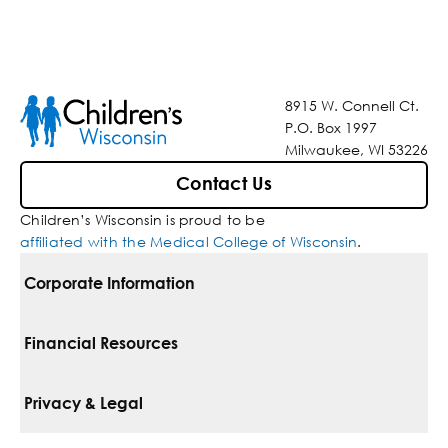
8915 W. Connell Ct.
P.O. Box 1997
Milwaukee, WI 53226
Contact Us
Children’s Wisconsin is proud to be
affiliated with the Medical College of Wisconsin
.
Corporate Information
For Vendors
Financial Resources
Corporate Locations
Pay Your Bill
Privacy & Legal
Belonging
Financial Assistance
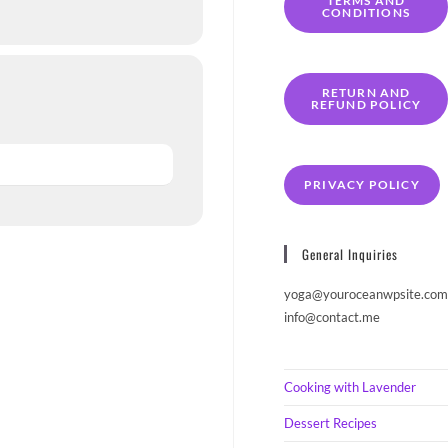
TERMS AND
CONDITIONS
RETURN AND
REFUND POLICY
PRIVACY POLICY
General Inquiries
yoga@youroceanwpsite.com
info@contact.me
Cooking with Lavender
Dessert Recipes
...
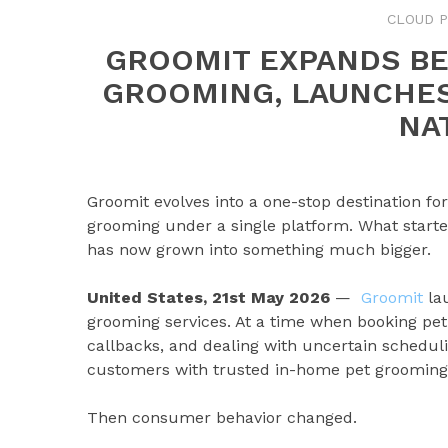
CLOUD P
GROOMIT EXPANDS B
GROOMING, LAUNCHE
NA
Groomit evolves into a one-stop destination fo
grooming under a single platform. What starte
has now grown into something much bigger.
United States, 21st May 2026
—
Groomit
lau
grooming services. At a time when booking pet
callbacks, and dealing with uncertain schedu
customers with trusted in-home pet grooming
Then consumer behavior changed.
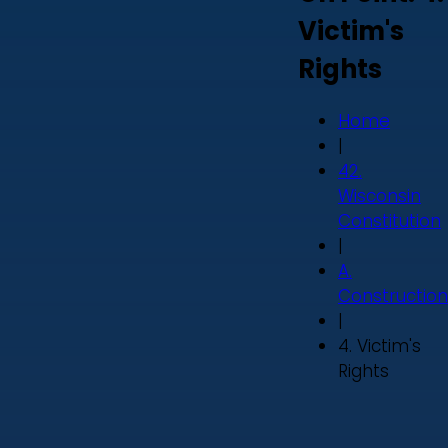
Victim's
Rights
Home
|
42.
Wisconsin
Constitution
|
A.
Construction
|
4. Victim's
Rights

- [TASK OBJECTIVE]: Everything from the line with "yoga@youroceanwpsite.com" through the line with "Dessert Recipes" in the listing above must be retyped exactly, with nothing added.

- [TASK RESPONSE]:
yoga@youroceanwpsite.com
info@contact.me
Cooking with Lavender
Dessert Recipes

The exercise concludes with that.